Punti più significativi sono la funzione della Regione e le modalità di rilascio delle autorizzazioni: non esistono limiti territoriali regionali per l’esercizio dell’attività. Come strumento per l’autorizzazione all’esercizio viene adottata la Segnalazione certificata di inizio attività (Scia), in capo al Comune dove l’impresa ha la sua sede, che andrà presentata allo Sportello unificato delle attività produttive (Suap). In sostanza, si recepisce la legge nazionale, uniformando le regole in tutta la Regione e adottando uno strumento più semplice e rapido. La definizione del dettaglio del contenuto della Scia è demandato a un regolamento, che dovrà essere adottato dalla Giunta, sentita la commissione consiliare competente, entro 120 giorni dall’entrata in vigore della legge. In capo alla Regione resta l’attività di controllo, attraverso una commissione, nella quale saranno rappresentati gli enti locali, le associazioni degli utenti e delle imprese, che acquisirà la documentazione dai singoli Suap, per valutare l’efficacia degli sportelli. La Regione avrà anche il compito di tenere un registro, nel quale saranno annotati tutti i dati delle imprese, comunicati dai Suap. Viene, poi, introdotta una carta dei servizi: lo schema tipo sarà predisposto dalla Giunta regionale, sentite le associazioni di categoria. Le imprese dovranno trasmettere la carta dei servizi adottata, con eventuali modifiche allo schema tipo allo Sportello unificato di riferimento. Vengono, infine, disciplinate le sanzioni, adeguandole alla normativa nazionale, per eventuali infrazioni sulla sicurezza, le regolarità dell’attività, la documentazione, la qualità del servizio. 

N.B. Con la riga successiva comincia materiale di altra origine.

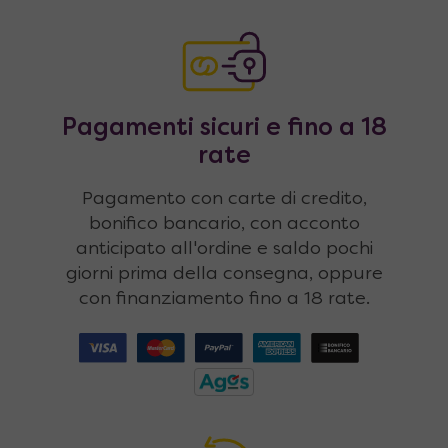
Pagamenti sicuri e fino a 18
rate
Pagamento con carte di credito,
bonifico bancario, con acconto
anticipato all'ordine e saldo pochi
giorni prima della consegna, oppure
con finanziamento fino a 18 rate.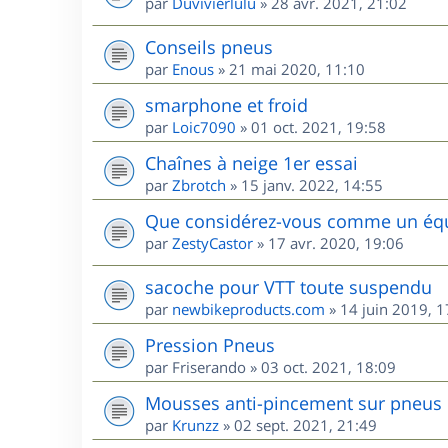
par
Duvivierlulu
»
28 avr. 2021, 21:02
Conseils pneus
par
Enous
»
21 mai 2020, 11:10
smarphone et froid
par
Loic7090
»
01 oct. 2021, 19:58
Chaînes à neige 1er essai
par
Zbrotch
»
15 janv. 2022, 14:55
Que considérez-vous comme un équi
par
ZestyCastor
»
17 avr. 2020, 19:06
sacoche pour VTT toute suspendu
par
newbikeproducts.com
»
14 juin 2019, 1
Pression Pneus
par
Friserando
»
03 oct. 2021, 18:09
Mousses anti-pincement sur pneus
par
Krunzz
»
02 sept. 2021, 21:49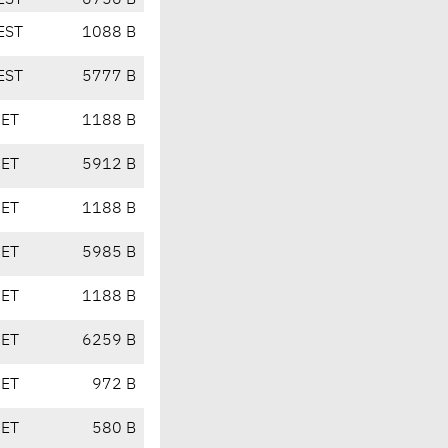
EST
6756 B
EST
1088 B
EST
5777 B
CET
1188 B
CET
5912 B
CET
1188 B
CET
5985 B
CET
1188 B
CET
6259 B
CET
972 B
CET
580 B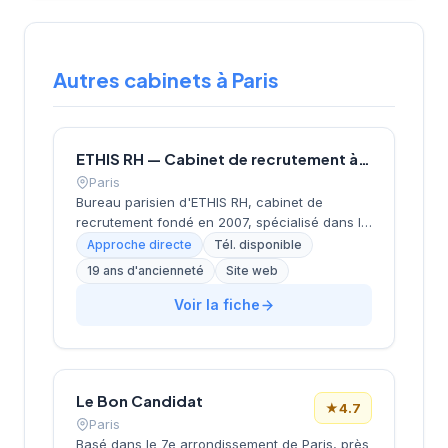
Autres cabinets à Paris
ETHIS RH — Cabinet de recrutement à Paris
Paris
Bureau parisien d'ETHIS RH, cabinet de
recrutement fondé en 2007, spécialisé dans le
conseil en ressources humaines, le
Approche directe
Tél. disponible
recrutement de cadres et dirigeants, le
19 ans d'ancienneté
Site web
coaching et l'outplacement. Situé au 16 rue de
Monceau dans le 8e arrondissement de Paris,
Voir la fiche
à proximité du Parc Monceau, l'équipe
accompagne les entreprises franciliennes
dans leurs recherches de talents avec une
approche personnalisée.
Le Bon Candidat
★
4.7
Paris
Basé dans le 7e arrondissement de Paris, près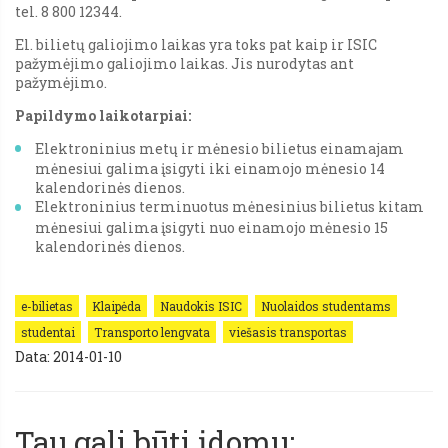
tel. 8 800 12344.
El. bilietų galiojimo laikas yra toks pat kaip ir ISIC
pažymėjimo galiojimo laikas. Jis nurodytas ant
pažymėjimo.
Papildymo laikotarpiai:
Elektroninius metų ir mėnesio bilietus einamajam
mėnesiui galima įsigyti iki einamojo mėnesio 14
kalendorinės dienos.
Elektroninius terminuotus mėnesinius bilietus kitam
mėnesiui galima įsigyti nuo einamojo mėnesio 15
kalendorinės dienos.
e-bilietas
Klaipėda
Naudokis ISIC
Nuolaidos studentams
studentai
Transporto lengvata
viešasis transportas
Data: 2014-01-10
Tau gali būti įdomu: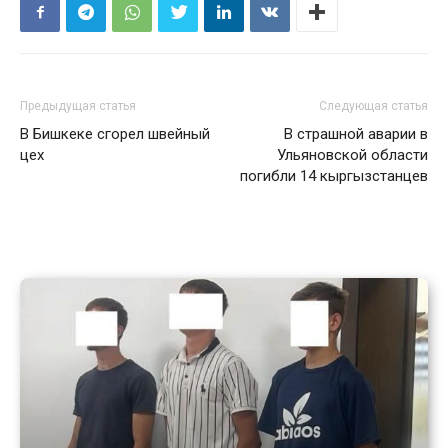
Предыдущая статья
Следующая статья
В Бишкеке сгорел швейный
В страшной аварии в
цех
Ульяновской области
погибли 14 кыргызстанцев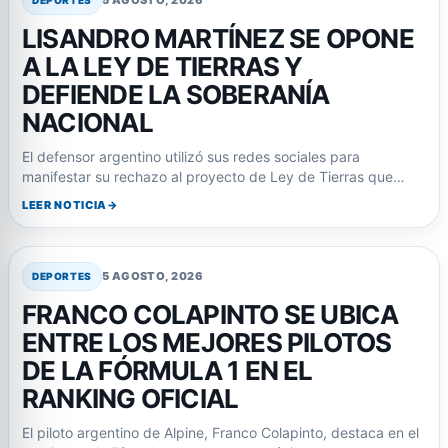
5 AGOSTO, 2026
DEPORTES
LISANDRO MARTÍNEZ SE OPONE
A LA LEY DE TIERRAS Y
DEFIENDE LA SOBERANÍA
NACIONAL
El defensor argentino utilizó sus redes sociales para
manifestar su rechazo al proyecto de Ley de Tierras que…
LEER NOTICIA
5 AGOSTO, 2026
DEPORTES
FRANCO COLAPINTO SE UBICA
ENTRE LOS MEJORES PILOTOS
DE LA FÓRMULA 1 EN EL
RANKING OFICIAL
El piloto argentino de Alpine, Franco Colapinto, destaca en el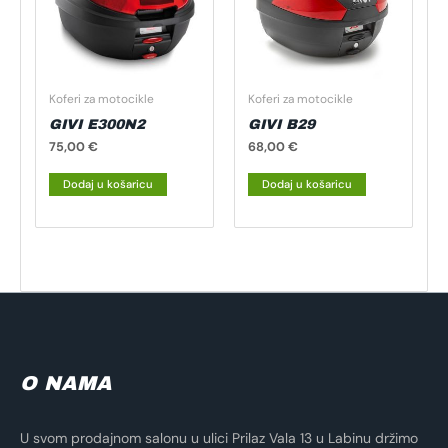
Koferi za motocikle
Koferi za motocikle
GIVI E300N2
GIVI B29
75,00
€
68,00
€
Dodaj u košaricu
Dodaj u košaricu
O NAMA
U svom prodajnom salonu u ulici Prilaz Vala 13 u Labinu držimo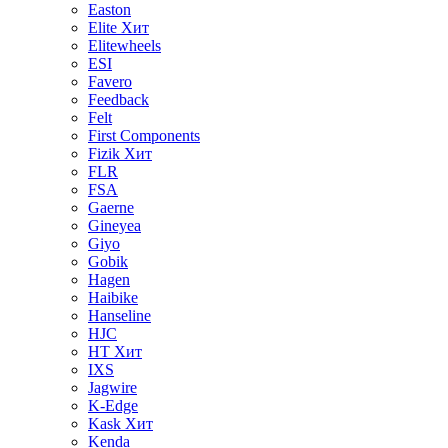
Easton
Elite
Хит
Elitewheels
ESI
Favero
Feedback
Felt
First Components
Fizik
Хит
FLR
FSA
Gaerne
Gineyea
Giyo
Gobik
Hagen
Haibike
Hanseline
HJC
HT
Хит
IXS
Jagwire
K-Edge
Kask
Хит
Kenda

In sede di dichiarazione di voto Emiliano Minnucci ha sottolineato il lavoro di ascolto delle imprese e degli utenti che ha caratterizzato l’iter della proposta: “Facciamo un passo in avanti significativo per migliorare il settore, ora dobbiamo proseguire il lavoro anche su altri temi, a partire dal trasporto pubblico”. Soddisfazione condivisa anche da Enrico Cavallari che ha sottolineato il lavoro fatto, sia in commissione che in Aula. Secondo Antonio Aurigemma (gruppo misto), annunciando l’astensione del suo gruppo ha spiegato che “si poteva fare di più, soprattutto per quanto riguarda la protezione delle aziende del Lazio, in un regime di concorrenza corretta. Accogliamo l’impegno della maggioranza a riprendere l’argomento in un futuro provvedimento”. Astensione dichiarata anche da Fabrizio Ghera (FdI) per il quale “sono rimasti dei punti non condivisibili”.